Document Refinement: The previous cleaning steps are done at the dataset level, aiming to remove low-quality documents from the dataset. In this step, we further clean the retained documents to improve the quality. It is important to note that our prior metric-based filtering step plays a vital role in eliminating highly noisy documents, which, in turn, streamlines the process of developing effective document cleaning rules during this step. Notably, since the documents from mC4 and OSCAR are extracted from HTML pages crawled from the Internet, a significant portion of them may carry crawling and extraction errors, including long JavaScript lines and extraneous content. Consequently, filtering out these documents greatly simplifies our task of designing rules to clean the documents within our dataset.

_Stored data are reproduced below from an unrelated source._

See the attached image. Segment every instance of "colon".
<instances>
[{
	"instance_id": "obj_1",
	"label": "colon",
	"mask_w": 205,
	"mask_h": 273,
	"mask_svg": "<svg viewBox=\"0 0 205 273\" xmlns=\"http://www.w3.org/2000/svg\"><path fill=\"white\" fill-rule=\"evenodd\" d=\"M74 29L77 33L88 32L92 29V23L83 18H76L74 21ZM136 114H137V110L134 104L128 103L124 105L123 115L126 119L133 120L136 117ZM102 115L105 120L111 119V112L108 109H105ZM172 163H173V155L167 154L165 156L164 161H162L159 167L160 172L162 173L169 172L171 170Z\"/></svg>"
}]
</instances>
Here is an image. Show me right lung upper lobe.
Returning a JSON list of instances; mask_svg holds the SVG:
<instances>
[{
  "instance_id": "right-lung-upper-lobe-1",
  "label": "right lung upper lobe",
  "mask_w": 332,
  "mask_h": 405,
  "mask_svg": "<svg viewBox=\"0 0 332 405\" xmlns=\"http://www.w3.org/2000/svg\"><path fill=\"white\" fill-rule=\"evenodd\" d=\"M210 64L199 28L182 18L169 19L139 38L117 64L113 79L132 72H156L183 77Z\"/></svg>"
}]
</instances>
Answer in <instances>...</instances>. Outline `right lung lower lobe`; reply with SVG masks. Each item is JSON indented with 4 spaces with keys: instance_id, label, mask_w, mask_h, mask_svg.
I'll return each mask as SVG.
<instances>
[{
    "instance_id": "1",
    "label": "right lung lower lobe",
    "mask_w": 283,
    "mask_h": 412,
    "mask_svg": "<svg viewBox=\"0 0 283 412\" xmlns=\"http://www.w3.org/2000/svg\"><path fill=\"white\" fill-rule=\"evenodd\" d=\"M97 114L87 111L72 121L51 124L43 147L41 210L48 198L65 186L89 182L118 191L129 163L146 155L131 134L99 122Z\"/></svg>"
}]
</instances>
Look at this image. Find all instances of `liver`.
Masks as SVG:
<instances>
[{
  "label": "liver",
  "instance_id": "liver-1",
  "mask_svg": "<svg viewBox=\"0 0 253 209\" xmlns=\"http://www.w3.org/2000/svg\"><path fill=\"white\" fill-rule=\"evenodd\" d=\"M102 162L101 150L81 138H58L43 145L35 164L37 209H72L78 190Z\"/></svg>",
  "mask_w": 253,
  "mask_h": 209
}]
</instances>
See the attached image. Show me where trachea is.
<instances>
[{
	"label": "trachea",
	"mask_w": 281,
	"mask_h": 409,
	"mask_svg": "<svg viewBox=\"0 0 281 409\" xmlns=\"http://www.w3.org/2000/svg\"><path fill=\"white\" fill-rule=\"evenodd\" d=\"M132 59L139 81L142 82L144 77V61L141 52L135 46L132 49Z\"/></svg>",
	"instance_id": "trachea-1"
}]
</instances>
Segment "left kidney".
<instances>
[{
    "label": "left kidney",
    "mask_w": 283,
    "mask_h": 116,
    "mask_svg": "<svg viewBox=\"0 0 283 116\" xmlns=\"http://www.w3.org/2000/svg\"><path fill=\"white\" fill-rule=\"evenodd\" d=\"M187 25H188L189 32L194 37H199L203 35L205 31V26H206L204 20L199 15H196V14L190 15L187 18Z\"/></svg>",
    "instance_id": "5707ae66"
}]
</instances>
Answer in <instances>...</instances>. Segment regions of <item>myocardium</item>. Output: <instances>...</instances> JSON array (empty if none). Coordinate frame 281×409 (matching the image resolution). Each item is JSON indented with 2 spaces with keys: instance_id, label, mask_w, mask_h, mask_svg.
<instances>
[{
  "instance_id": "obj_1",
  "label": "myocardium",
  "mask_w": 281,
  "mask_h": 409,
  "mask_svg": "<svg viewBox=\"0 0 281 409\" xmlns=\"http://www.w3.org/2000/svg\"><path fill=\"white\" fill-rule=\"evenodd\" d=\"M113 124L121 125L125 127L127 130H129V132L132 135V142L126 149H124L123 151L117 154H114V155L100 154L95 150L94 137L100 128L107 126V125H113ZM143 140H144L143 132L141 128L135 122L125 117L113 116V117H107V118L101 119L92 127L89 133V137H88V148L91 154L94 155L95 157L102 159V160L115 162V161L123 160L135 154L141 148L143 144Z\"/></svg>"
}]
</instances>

As such, for each document, we eliminate its noisy or irrelevant portions via a series of operations. First, we remove any short lines located at the end of each document, as these lines typically contain footer details or unhelpful information from the websites. Second, we eliminate the lines that contain words from our list of JavaScript (JS) keywords (e.g., “var”. By requiring at least two different types of JS keywords, we reduce the risk of inadvertently omitting helpful content and disrupting the document’s structure.

2.2 Data Deduplication

Despite thorough data cleaning, the remaining dataset might still contain a substantial amount of repeated data due to various reasons, including information being reposted on the web, multiple references to the same articles, boilerplate content, and plagiarism. The duplicated data can thus cause memorization and significantly hinder generalization for LLMs (Lee et al., 2022; Hernandez et al., 2022). Although expensive, data deduplication is thus considered as a crucial step to guarantee the highest quality of data for training LLMs. To this end, we undertake a comprehensive deduplication procedure for our dataset, utilizing MinHash (Broder, 1997) and URLs. This deduplication process is carried out independently for each language. Furthermore, we restrict deduplication to languages that retain over 100K documents following our data cleaning procedures (i.e., 51.5% of our languages), aiming to promote smaller languages within our dataset.

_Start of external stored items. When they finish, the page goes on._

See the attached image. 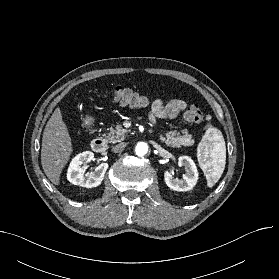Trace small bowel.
Returning <instances> with one entry per match:
<instances>
[{
	"label": "small bowel",
	"instance_id": "obj_1",
	"mask_svg": "<svg viewBox=\"0 0 279 279\" xmlns=\"http://www.w3.org/2000/svg\"><path fill=\"white\" fill-rule=\"evenodd\" d=\"M187 108V103L181 99H173L167 103L159 98L155 100L150 110V120L156 122L159 119H174L180 112Z\"/></svg>",
	"mask_w": 279,
	"mask_h": 279
}]
</instances>
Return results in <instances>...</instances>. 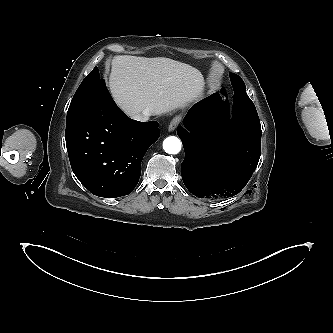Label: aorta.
Returning a JSON list of instances; mask_svg holds the SVG:
<instances>
[{
  "label": "aorta",
  "instance_id": "obj_1",
  "mask_svg": "<svg viewBox=\"0 0 333 333\" xmlns=\"http://www.w3.org/2000/svg\"><path fill=\"white\" fill-rule=\"evenodd\" d=\"M163 149L168 154H178L181 150V141L175 136H169L163 141Z\"/></svg>",
  "mask_w": 333,
  "mask_h": 333
}]
</instances>
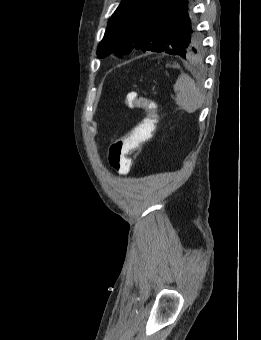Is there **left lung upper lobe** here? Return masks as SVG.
<instances>
[{
	"instance_id": "obj_1",
	"label": "left lung upper lobe",
	"mask_w": 261,
	"mask_h": 340,
	"mask_svg": "<svg viewBox=\"0 0 261 340\" xmlns=\"http://www.w3.org/2000/svg\"><path fill=\"white\" fill-rule=\"evenodd\" d=\"M165 0H122L108 21L105 35L98 45L101 58L133 49L163 51L184 59L203 55L202 36L196 28L192 8L178 20L161 11Z\"/></svg>"
}]
</instances>
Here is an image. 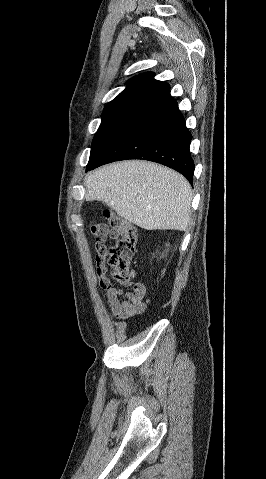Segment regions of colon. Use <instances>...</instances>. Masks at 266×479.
<instances>
[{
	"mask_svg": "<svg viewBox=\"0 0 266 479\" xmlns=\"http://www.w3.org/2000/svg\"><path fill=\"white\" fill-rule=\"evenodd\" d=\"M110 221L111 230L103 224L93 225L92 233L97 237L95 252L103 257L110 267L111 279L118 285H129L132 279V263L136 253L137 233L133 225L123 221L110 212H105ZM115 238V244L107 247L101 242L106 238Z\"/></svg>",
	"mask_w": 266,
	"mask_h": 479,
	"instance_id": "obj_1",
	"label": "colon"
}]
</instances>
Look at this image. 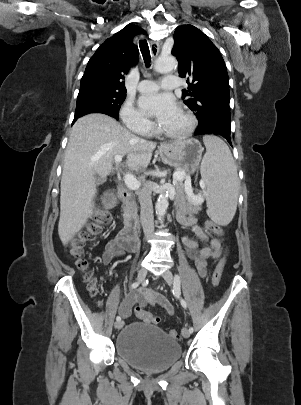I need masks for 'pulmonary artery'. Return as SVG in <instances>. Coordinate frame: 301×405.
<instances>
[{"instance_id": "pulmonary-artery-1", "label": "pulmonary artery", "mask_w": 301, "mask_h": 405, "mask_svg": "<svg viewBox=\"0 0 301 405\" xmlns=\"http://www.w3.org/2000/svg\"><path fill=\"white\" fill-rule=\"evenodd\" d=\"M180 85L178 77L168 75L160 83L153 80H143L138 85V90L142 93H153L159 88L174 89Z\"/></svg>"}]
</instances>
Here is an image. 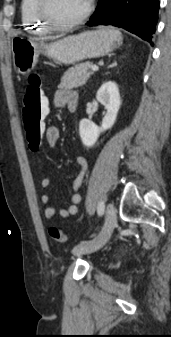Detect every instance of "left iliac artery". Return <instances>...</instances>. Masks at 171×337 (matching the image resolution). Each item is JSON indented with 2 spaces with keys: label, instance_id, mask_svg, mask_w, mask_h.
Returning <instances> with one entry per match:
<instances>
[{
  "label": "left iliac artery",
  "instance_id": "obj_1",
  "mask_svg": "<svg viewBox=\"0 0 171 337\" xmlns=\"http://www.w3.org/2000/svg\"><path fill=\"white\" fill-rule=\"evenodd\" d=\"M104 207H105L104 202L101 201V202L98 204V208H97V213H98V215H100V216L103 215V213H104Z\"/></svg>",
  "mask_w": 171,
  "mask_h": 337
}]
</instances>
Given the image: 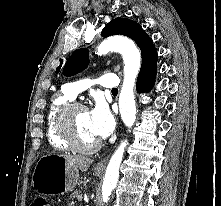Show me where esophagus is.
<instances>
[{"label":"esophagus","mask_w":221,"mask_h":206,"mask_svg":"<svg viewBox=\"0 0 221 206\" xmlns=\"http://www.w3.org/2000/svg\"><path fill=\"white\" fill-rule=\"evenodd\" d=\"M109 156L101 159L96 165H95V170H104L107 164Z\"/></svg>","instance_id":"obj_1"}]
</instances>
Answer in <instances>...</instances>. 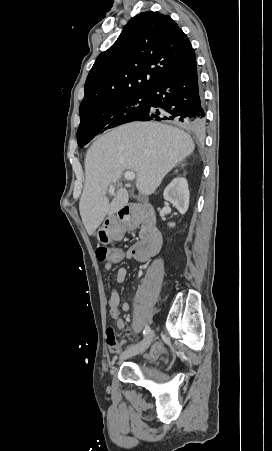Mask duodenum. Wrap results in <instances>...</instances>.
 <instances>
[{
  "label": "duodenum",
  "mask_w": 272,
  "mask_h": 451,
  "mask_svg": "<svg viewBox=\"0 0 272 451\" xmlns=\"http://www.w3.org/2000/svg\"><path fill=\"white\" fill-rule=\"evenodd\" d=\"M137 226L143 228V237L138 244L131 247L129 254L138 261H146L157 254L162 245V236L157 229L153 208L150 205L131 204L122 207L118 220L108 225V232L113 239H121L127 231Z\"/></svg>",
  "instance_id": "1"
}]
</instances>
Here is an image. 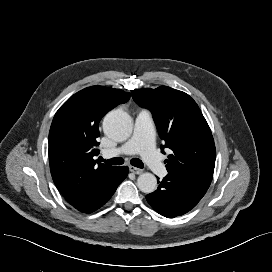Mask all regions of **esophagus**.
I'll return each instance as SVG.
<instances>
[{
  "mask_svg": "<svg viewBox=\"0 0 272 272\" xmlns=\"http://www.w3.org/2000/svg\"><path fill=\"white\" fill-rule=\"evenodd\" d=\"M129 170L134 173V174H141L143 173V169H140V168H136V167H133V166H130L129 167Z\"/></svg>",
  "mask_w": 272,
  "mask_h": 272,
  "instance_id": "obj_1",
  "label": "esophagus"
}]
</instances>
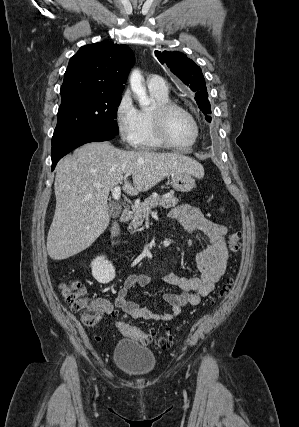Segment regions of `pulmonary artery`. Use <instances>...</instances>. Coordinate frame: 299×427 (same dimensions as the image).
Segmentation results:
<instances>
[{
	"mask_svg": "<svg viewBox=\"0 0 299 427\" xmlns=\"http://www.w3.org/2000/svg\"><path fill=\"white\" fill-rule=\"evenodd\" d=\"M149 90L158 93H168V86L166 81L159 75H153L147 80Z\"/></svg>",
	"mask_w": 299,
	"mask_h": 427,
	"instance_id": "e3ab8cb5",
	"label": "pulmonary artery"
}]
</instances>
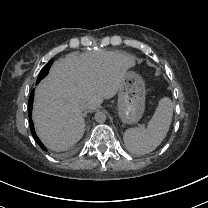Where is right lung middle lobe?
Segmentation results:
<instances>
[{"mask_svg":"<svg viewBox=\"0 0 208 208\" xmlns=\"http://www.w3.org/2000/svg\"><path fill=\"white\" fill-rule=\"evenodd\" d=\"M45 75H46V72H45V66H44V68L42 69V71L40 72V74H39V76H38V78H37L36 84H37L38 82H40V80H41L43 77H45Z\"/></svg>","mask_w":208,"mask_h":208,"instance_id":"right-lung-middle-lobe-1","label":"right lung middle lobe"}]
</instances>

MinHash Deduplication: For each language’s dataset, we first apply the MinHashLSH method (Leskovec et al., 2020) to filter similar documents in the dataset. MinHashLSH is a near deduplication technique based on MinHash (Broder, 1997) with multiple hash functions for n-grams and the Jaccard similarity. Locality-Sensitive Hashing (LSH) is incorporated to improve efficiency by focusing on document pairs that are most likely similar. We leverage a variant of the Spark implementation of MinHashLSH in the text-dedup repo[9], employing 5-grams and a threshold of 0.8 to determine similar documents for the Jaccard similarity. Running MinHashLSH for each language’s dataset, especially for languages with the largest data volumes like English, Russian, Spanish, and Chinese, represents the most computationally expensive operation in our dataset creation effort.

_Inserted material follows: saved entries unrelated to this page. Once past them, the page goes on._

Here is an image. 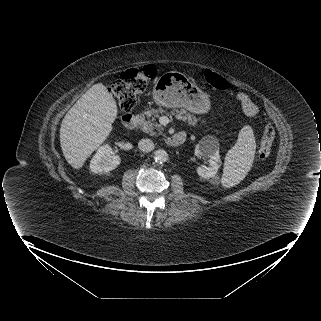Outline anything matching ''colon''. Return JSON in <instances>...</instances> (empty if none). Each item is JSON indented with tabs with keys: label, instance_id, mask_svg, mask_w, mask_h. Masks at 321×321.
Masks as SVG:
<instances>
[{
	"label": "colon",
	"instance_id": "5ec220e1",
	"mask_svg": "<svg viewBox=\"0 0 321 321\" xmlns=\"http://www.w3.org/2000/svg\"><path fill=\"white\" fill-rule=\"evenodd\" d=\"M201 73L206 83L211 87L220 91H227L230 88L229 82L214 71L203 69ZM156 74L157 68L153 64L123 71L110 87V92L116 99L118 108L123 112L132 111L136 104L137 97L146 91L148 83ZM274 137V128L272 125L266 124L259 148V158L261 160L269 157Z\"/></svg>",
	"mask_w": 321,
	"mask_h": 321
}]
</instances>
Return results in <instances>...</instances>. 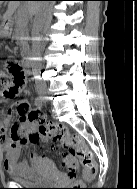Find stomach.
Wrapping results in <instances>:
<instances>
[{
    "mask_svg": "<svg viewBox=\"0 0 137 189\" xmlns=\"http://www.w3.org/2000/svg\"><path fill=\"white\" fill-rule=\"evenodd\" d=\"M6 35H8V31L6 29H1L0 36H6Z\"/></svg>",
    "mask_w": 137,
    "mask_h": 189,
    "instance_id": "0dacf381",
    "label": "stomach"
}]
</instances>
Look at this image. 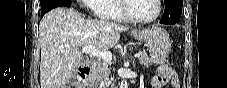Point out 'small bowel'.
I'll return each mask as SVG.
<instances>
[{
	"label": "small bowel",
	"instance_id": "c3829d8e",
	"mask_svg": "<svg viewBox=\"0 0 227 88\" xmlns=\"http://www.w3.org/2000/svg\"><path fill=\"white\" fill-rule=\"evenodd\" d=\"M171 80L172 87H179V79L173 70L167 65H161L158 68V75L152 79V88H162Z\"/></svg>",
	"mask_w": 227,
	"mask_h": 88
}]
</instances>
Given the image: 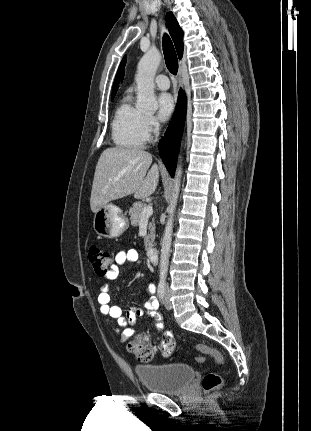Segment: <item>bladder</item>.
<instances>
[{"mask_svg": "<svg viewBox=\"0 0 311 431\" xmlns=\"http://www.w3.org/2000/svg\"><path fill=\"white\" fill-rule=\"evenodd\" d=\"M134 371L147 389L163 394L184 391L195 376L194 369L185 363L138 364Z\"/></svg>", "mask_w": 311, "mask_h": 431, "instance_id": "bladder-1", "label": "bladder"}]
</instances>
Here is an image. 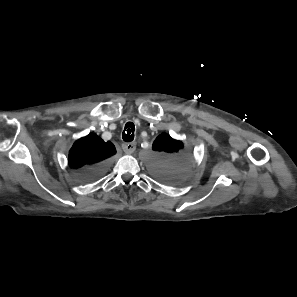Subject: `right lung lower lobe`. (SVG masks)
Segmentation results:
<instances>
[{"mask_svg":"<svg viewBox=\"0 0 297 297\" xmlns=\"http://www.w3.org/2000/svg\"><path fill=\"white\" fill-rule=\"evenodd\" d=\"M106 169L107 162L98 163L80 171L78 178L83 182H90L102 176Z\"/></svg>","mask_w":297,"mask_h":297,"instance_id":"98d812e1","label":"right lung lower lobe"}]
</instances>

URL-based Deduplication: Finally, we eliminate all documents that share identical URLs with other documents in the dataset. This step is necessary to address situations where various versions of the same articles are linked to identical URLs but have been updated or modified during the publication process, effectively bypassing the near deduplication step. Some URLs for the articles in CC might only display their general domains due to crawling errors. To enhance accuracy, we refrain from removing URLs that only include their general domains.

We utilize 600 AWS c5.24xlarge EC2 instances to preprocess and deduplicate our multilingual dataset. Each instance is equipped with 96 CPU cores, 192GB of memory, and 1TB of disk space. The disk space can be used to replace memory when necessary (e.g., for data deduplication).